Now that Georgians have kicked Kelly Loeffler to the curb, the WNBA needs to do the same.

Yes, payback is a large part of the reason, and I’ll get to that. But this is also about business, and the WNBA can no longer ignore the fact that Loeffler is a liability. An even greater one than the Atlanta Dream’s co-owner already was these past few months, given that whatever clout or cachet Loeffler might have brought to the league as a U.S. Senator is now gone.

Even in a pandemic, when Americans’ minds were obviously on other things, the WNBA showed signs of both strength and drawing power last summer. The league got more airtime than ever before, and ratings were up. The players’ social justice work, and the recognition that this has been a focus of theirs for years, won them new fans and prompted others to take a second look.

WNBA players urged people to vote against Atlanta Dream co-owner Kelly Loeffler in one of Georgia's senate run-off races. (Photo: Susan Walsh, AP)

The WNBA needs to build on that, and Loeffler’s continued ownership stake in the Atlanta Dream will only detract from those efforts. Just look at some of the responses to the Dream’s tweet on Wednesday morning asking all those who are praising WNBA players now to continue showing their support next season.

Good morning – make sure to support our players by watching them play ball at @GatewayArena this summer. They are incredible women on and off the court.

“Love the team and the players but can’t support you as long @SenatorLoeffler is an owner,” one said.

“Let’s say I wanted to buy some gear for myself and my ladies as a big-time thank you for using your platform and voices in a major way … how much of that money does Kelly see (fingers crossed, `please say 0, please say 0’)?” wrote another.

“I hope the Dream goes to LeBron. Y’all deserve better than Loeffler,” said still another.

Loeffler chose to wage a campaign steeped in both racism and elitism, and it was rejected in historic fashion. The Rev. Raphael Warnock will be the second Black Senator from the South, and only the 11th in the nation’s history.

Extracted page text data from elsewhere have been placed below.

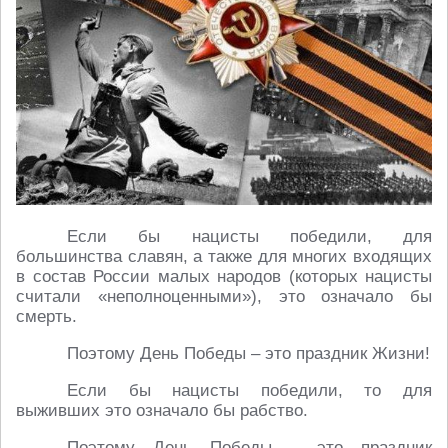
Если бы нацисты победили, для
большинства славян, а также для многих входящих
в состав России малых народов (которых нацисты
считали «неполноценными»), это означало бы
смерть.
Поэтому День Победы – это праздник Жизни!
Если бы нацисты победили, то для
выживших это означало бы рабство.
Поэтому День Победы – это праздник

The toxic effects of Loeffler’s campaign won’t just go away, making her a drag on both the Dream and the WNBA. Commissioner Cathy Engelbert tried to split hairs last summer, saying the league wouldn’t try to force out Loeffler because she wasn’t involved in the team’s day-to-day operations. But that distinction will be lost to the general public.

It’s not the depth of Loeffler’s involvement that’s at issue. It’s that she’s involved, period. There is no amount of distance the WNBA or the Dream can put between themselves and Loeffler that will make people forget they are intertwined.